The two-page article, to be published tomorrow, follows newspaper serialisation of a highly-critical biography of Mr Rowland by the journalist Tom Bower. It comes three days before a BBC1 Inside Story documentary based on Mr Bower's investigations into Mr Rowland's empire and his business dealings.
Mr Trelford, who has denied that Mr Rowland has exercised editorial interference since buying the title in 1981, has turned a deaf ear to complaints from his journalists.
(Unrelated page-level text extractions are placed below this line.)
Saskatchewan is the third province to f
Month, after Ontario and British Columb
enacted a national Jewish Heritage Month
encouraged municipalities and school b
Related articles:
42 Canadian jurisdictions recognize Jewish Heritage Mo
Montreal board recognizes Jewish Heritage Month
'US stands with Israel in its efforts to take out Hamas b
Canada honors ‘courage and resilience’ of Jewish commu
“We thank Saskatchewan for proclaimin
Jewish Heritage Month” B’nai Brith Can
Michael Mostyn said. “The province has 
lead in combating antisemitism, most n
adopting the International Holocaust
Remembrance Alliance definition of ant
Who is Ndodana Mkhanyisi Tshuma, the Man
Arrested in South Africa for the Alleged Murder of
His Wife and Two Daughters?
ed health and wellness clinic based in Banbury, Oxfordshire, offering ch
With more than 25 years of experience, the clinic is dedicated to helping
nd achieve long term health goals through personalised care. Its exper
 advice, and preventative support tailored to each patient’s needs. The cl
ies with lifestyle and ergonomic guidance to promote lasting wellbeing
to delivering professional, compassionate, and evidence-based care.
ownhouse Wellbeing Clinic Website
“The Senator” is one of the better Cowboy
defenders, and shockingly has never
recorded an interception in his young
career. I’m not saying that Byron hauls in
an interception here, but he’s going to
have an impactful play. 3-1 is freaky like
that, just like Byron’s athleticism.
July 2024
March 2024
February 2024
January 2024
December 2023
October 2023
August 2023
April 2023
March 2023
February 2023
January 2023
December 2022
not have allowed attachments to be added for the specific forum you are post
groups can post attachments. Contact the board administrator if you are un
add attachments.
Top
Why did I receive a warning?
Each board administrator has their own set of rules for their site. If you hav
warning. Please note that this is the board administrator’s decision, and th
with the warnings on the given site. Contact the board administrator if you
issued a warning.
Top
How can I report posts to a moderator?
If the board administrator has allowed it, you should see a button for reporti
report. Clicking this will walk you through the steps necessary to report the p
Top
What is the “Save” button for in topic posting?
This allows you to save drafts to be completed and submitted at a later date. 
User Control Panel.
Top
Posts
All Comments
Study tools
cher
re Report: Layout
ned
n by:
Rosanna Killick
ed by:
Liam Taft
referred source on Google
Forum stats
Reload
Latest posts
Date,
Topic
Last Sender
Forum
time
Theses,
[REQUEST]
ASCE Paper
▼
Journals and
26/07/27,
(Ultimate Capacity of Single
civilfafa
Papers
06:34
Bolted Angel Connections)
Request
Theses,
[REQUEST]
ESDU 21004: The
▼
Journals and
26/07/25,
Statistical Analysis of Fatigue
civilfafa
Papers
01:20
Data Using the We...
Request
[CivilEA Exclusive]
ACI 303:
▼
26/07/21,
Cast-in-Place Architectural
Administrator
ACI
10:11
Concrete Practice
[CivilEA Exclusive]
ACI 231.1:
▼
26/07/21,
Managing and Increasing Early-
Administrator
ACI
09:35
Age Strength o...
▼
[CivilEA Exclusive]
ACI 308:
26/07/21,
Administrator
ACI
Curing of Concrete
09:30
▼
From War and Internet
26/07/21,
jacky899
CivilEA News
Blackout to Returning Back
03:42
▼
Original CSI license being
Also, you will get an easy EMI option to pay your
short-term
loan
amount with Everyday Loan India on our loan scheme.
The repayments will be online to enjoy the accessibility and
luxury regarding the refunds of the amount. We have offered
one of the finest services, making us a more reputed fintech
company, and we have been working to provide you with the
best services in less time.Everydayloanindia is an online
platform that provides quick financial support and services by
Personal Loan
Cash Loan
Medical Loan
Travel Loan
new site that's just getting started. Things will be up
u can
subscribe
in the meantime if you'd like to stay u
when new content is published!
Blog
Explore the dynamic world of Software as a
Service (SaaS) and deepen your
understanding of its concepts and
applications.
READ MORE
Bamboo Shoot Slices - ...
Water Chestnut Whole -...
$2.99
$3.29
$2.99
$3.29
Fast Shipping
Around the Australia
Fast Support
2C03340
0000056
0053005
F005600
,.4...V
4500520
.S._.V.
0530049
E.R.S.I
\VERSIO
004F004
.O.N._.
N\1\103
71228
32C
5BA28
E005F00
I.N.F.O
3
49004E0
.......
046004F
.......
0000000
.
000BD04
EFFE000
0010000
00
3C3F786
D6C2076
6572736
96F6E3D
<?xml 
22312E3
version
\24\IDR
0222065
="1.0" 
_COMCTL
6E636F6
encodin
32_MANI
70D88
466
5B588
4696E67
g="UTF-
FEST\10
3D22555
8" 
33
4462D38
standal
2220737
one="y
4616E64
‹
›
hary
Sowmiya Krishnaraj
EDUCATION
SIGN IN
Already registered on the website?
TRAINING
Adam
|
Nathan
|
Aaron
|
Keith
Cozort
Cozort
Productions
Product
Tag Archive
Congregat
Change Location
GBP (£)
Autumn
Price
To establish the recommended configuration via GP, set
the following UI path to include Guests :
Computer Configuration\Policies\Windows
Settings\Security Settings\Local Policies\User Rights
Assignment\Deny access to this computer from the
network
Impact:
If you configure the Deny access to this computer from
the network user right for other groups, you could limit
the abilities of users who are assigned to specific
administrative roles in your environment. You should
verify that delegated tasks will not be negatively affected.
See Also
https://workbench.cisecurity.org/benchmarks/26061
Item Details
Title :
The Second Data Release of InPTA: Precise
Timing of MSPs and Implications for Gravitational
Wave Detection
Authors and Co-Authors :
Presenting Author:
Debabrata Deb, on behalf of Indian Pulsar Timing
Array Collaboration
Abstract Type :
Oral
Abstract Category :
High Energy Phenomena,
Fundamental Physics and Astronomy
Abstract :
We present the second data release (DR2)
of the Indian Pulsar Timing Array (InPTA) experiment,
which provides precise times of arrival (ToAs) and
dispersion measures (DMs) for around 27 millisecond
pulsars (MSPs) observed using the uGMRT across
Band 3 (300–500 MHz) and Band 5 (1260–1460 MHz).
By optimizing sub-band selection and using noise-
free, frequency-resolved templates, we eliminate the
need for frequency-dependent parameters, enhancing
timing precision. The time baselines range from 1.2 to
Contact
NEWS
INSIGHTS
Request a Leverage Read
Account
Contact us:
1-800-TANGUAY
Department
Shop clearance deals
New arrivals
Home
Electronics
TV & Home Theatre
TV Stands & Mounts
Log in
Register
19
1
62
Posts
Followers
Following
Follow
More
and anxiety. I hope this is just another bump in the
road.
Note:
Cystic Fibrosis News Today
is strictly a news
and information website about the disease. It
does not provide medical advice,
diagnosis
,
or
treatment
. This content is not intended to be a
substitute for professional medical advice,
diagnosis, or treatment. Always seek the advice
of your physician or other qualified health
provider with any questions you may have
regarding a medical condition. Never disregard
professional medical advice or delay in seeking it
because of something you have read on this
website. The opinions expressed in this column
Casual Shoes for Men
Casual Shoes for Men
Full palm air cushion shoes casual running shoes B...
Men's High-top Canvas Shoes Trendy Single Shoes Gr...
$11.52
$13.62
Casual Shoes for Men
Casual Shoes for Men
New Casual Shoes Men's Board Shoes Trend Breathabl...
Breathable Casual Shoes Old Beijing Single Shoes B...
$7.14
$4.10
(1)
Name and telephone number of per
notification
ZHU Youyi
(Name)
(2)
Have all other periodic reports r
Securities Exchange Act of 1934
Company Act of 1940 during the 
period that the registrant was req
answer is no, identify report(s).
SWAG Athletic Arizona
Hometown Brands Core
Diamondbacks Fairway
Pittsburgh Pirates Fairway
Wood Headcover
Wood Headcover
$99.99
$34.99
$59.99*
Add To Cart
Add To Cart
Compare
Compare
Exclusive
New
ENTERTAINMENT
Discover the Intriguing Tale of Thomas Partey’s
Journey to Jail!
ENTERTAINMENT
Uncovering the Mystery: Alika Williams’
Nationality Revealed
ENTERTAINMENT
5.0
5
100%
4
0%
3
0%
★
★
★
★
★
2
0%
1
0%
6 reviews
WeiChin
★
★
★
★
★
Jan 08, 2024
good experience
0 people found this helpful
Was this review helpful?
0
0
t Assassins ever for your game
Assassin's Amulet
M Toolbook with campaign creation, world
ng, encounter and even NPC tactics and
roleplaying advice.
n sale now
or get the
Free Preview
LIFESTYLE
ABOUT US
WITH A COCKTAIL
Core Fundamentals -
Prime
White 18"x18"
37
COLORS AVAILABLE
'Contracts may have been exchanged on the sale,' one journalist said. 'But that doesn't stop the present owner from digging up the rose beds or ripping down the curtains before the new people move in.'
Mr Trelford spent yesterday endeavouring to persuade staff that the article was a genuinely good story. Unimpressed, a number of journalists on the paper, which was sold for pounds 27m last month, demanded that Mr Trelford publish a letter in tomorrow's edition dissociating them from the publication of the article, which is illustrated with photographs from Mr Rowland's private collection.
Mr Trelford is refusing to publish the letter, saying that a rival group of staff of greater size had argued that it would make the paper look foolish.
He said that the publication of the article was not editorial interference by Mr Rowland because 'he brought no pressure to bear'. He would not have accepted the article if it had not been what he wanted.
'Any editor would have jumped at the chance to publish this piece because it is the inside story, for the first time, of one of the most intriguing and legendary people of our time.'
There was no comparison with the way the late Robert Maxwell used the Daily Mirror to publish self-serving articles. 'Mr Rowland wanted to publish it in the Observer as a way of saying good-bye to a paper he loves,' Mr Trelford said.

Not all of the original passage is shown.